Beyond protecting critical energy programs from budget raids, our state legislators and governor should be proactive. Here are four clean energy policies lawmakers and the administration can act on now to aid Connecticut’s fiscal health:

  • Reduce state agencies’ energy expenditures. Expanding and extending Connecticut’s Lead by Example program, which lets agencies use future energy savings to finance efficient upgrades to aging facilities, could save about $45 to 60 million every year.
  • Set up a full-scale shared solar program. According to Vote Solar, this proven approach can deliver more than 2,500 new jobs, $370 million in local economic benefits, and $80 million in property taxes. Similarly, expanding virtual net metering to help speed solar deployment will save municipalities hundreds of thousands of dollars a year in energy costs—badly-needed funds given the anticipated deep cuts to local aid.
  • Allow electric vehicle manufacturers like Tesla to sell cars directly to in-state consumers. Tesla estimates it will generate $12 million in sales tax revenue if allowed to open six stores, and it is willing to pay any shortfall to the state after two years. Acadia Center analysis shows that this benefit would come at no cost to existing dealership jobs. Making electric vehicles easier to buy also helps the state tackle a major source of air pollution—cars and trucks—which causes respiratory ailments, imposing huge medical costs.
  • Establish a regional policy to reduce transportation climate emissions while generating revenue for reinvestment. Acadia Center analysis shows that pricing CO2 emissions from the transportation sector could generate hundreds of millions of dollars annually. At a time when the state’s transportation funding is in crisis, these funds could put cleaner buses on the road and build a better-running rail system, improving community access to transportation.

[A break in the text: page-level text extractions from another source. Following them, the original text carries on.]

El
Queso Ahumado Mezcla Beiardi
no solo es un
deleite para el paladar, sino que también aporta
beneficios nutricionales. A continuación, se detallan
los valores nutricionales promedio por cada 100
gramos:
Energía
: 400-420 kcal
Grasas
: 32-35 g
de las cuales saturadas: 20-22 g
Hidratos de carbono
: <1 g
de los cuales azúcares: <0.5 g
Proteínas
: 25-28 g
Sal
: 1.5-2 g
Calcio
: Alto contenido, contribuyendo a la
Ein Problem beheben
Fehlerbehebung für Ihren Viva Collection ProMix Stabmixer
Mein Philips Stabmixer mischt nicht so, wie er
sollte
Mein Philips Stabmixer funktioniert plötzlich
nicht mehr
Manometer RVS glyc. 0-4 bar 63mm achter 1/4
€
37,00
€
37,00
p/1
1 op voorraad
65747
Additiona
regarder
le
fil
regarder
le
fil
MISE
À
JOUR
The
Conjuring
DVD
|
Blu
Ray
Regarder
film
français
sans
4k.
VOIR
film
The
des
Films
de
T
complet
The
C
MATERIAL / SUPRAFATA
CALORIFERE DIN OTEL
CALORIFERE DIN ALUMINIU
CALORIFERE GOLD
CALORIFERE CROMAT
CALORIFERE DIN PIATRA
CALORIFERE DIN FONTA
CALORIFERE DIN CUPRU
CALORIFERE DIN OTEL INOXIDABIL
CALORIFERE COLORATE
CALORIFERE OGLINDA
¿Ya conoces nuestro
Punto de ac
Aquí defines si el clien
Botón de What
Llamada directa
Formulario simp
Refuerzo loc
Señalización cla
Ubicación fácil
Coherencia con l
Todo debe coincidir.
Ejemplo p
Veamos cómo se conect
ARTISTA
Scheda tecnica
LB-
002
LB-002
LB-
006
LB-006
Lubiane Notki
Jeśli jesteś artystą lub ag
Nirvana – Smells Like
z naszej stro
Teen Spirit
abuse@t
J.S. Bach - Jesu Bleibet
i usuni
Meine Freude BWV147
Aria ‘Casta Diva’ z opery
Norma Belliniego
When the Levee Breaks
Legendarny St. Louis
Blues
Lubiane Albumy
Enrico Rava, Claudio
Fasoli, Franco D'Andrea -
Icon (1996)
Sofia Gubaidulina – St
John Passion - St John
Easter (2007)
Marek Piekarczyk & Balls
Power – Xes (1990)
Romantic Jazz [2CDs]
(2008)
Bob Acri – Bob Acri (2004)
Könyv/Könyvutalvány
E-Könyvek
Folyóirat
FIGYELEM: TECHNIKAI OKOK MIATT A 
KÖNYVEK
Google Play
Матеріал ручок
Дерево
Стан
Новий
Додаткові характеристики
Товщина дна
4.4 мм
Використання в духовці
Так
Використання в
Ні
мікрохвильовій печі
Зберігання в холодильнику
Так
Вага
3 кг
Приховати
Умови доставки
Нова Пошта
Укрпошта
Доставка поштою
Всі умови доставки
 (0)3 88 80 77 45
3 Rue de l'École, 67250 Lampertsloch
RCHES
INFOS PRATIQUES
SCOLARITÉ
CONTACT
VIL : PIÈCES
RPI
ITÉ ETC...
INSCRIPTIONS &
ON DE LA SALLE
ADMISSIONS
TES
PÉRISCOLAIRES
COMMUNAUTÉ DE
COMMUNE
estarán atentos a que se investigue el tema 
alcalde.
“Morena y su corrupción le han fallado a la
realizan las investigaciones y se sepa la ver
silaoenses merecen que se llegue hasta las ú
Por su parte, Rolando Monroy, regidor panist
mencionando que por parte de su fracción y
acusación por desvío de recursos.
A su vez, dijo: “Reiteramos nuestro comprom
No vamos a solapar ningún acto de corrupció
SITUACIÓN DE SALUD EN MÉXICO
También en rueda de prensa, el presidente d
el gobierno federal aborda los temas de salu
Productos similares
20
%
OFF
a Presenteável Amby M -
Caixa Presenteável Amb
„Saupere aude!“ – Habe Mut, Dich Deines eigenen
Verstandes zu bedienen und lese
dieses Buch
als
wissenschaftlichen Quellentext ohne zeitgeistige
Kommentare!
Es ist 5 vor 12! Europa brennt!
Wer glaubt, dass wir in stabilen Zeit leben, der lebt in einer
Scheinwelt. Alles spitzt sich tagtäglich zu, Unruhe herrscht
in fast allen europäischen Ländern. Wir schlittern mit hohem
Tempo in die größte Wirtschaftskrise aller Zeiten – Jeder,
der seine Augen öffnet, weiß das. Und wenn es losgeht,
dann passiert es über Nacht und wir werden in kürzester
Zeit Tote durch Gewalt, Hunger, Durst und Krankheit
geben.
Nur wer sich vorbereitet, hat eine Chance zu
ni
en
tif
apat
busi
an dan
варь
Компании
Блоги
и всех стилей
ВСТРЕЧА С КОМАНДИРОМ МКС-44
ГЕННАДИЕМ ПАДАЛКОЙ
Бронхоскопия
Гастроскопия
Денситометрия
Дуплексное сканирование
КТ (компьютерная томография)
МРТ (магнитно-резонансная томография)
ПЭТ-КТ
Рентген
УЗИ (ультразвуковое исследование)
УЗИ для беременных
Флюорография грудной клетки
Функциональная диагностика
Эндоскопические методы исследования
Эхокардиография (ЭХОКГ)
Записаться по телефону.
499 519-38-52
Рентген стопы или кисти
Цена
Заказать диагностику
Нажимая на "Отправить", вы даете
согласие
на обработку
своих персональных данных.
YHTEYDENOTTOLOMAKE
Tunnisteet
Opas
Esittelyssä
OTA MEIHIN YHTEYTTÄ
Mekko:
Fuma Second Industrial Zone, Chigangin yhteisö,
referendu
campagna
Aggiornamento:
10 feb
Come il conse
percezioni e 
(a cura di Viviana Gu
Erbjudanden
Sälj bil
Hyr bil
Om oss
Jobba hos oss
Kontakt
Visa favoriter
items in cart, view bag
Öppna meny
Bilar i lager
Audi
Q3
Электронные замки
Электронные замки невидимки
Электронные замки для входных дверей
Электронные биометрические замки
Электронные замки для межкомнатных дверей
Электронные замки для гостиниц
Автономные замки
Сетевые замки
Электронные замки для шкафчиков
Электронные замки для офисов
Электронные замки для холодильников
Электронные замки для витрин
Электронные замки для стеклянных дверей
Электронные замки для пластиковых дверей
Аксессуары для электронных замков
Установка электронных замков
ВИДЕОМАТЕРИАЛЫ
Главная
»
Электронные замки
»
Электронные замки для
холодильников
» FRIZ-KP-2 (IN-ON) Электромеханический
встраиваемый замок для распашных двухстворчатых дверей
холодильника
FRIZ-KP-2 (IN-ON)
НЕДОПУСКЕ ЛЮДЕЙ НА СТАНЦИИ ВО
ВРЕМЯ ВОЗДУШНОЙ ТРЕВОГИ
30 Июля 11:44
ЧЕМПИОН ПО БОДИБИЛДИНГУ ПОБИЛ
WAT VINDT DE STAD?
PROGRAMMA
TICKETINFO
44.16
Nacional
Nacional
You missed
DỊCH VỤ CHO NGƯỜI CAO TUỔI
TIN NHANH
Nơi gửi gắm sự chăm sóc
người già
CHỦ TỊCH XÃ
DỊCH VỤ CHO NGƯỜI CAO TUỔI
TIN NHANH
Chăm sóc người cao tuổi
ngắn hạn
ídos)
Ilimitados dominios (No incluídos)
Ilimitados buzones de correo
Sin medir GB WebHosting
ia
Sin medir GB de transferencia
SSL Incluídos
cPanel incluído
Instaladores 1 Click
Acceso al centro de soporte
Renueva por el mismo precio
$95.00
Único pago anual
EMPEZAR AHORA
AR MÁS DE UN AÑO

The bottom line: a clean energy economy is one that is strong and growing. Both legislators and the governor have important roles to play in ensuring a forward-looking energy agenda, from robust funding for efficiency programs to an ambitious final Comprehensive Energy Strategy. With Connecticut’s frequent failing grades in both air quality and budget health, the state desperately needs to adopt a clean energy budget for the future.

Claire Coleman is Climate & Energy Attorney for Connecticut Fund for the Environment. Kerry Schlichting is Policy Advocate for the Acadia Center.